What to do:
Strip the pictures, then copy the remaining data exactly as it stands.

Extracted material:
== == ==
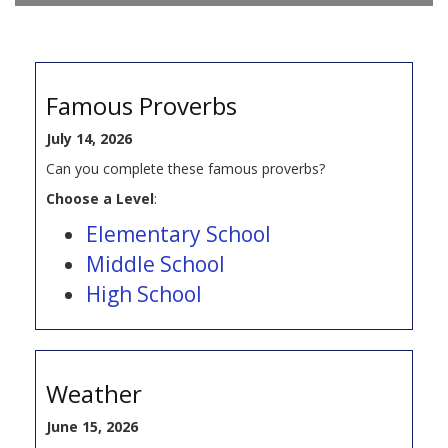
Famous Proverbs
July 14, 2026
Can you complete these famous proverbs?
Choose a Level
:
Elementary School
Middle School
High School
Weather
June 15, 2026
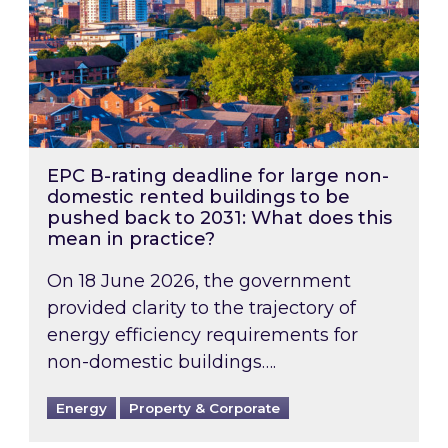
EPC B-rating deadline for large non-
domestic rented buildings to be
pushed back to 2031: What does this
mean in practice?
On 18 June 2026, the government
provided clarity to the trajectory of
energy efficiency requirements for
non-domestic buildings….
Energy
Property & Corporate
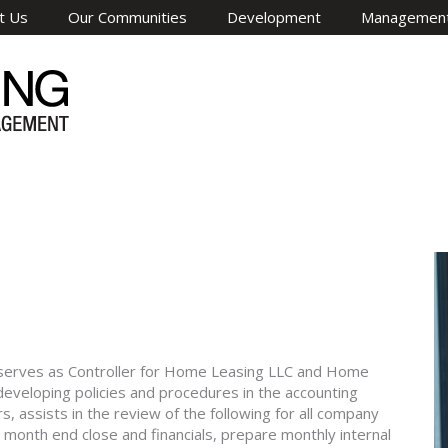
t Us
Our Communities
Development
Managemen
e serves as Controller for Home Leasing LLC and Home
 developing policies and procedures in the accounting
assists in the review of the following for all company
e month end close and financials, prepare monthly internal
== == ==
Solution to this task:
Famous Proverbs
July 14, 2026
Can you complete these famous proverbs?
Choose a Level
:
Elementary School
Middle School
High School
Weather
June 15, 2026
EPC B-rating deadline for large non-
domestic rented buildings to be
pushed back to 2031: What does this
mean in practice?
On 18 June 2026, the government
provided clarity to the trajectory of
energy efficiency requirements for
non-domestic buildings….
Energy
Property & Corporate
t Us
Our Communities
Development
Managemen
e serves as Controller for Home Leasing LLC and Home
 developing policies and procedures in the accounting
assists in the review of the following for all company
e month end close and financials, prepare monthly internal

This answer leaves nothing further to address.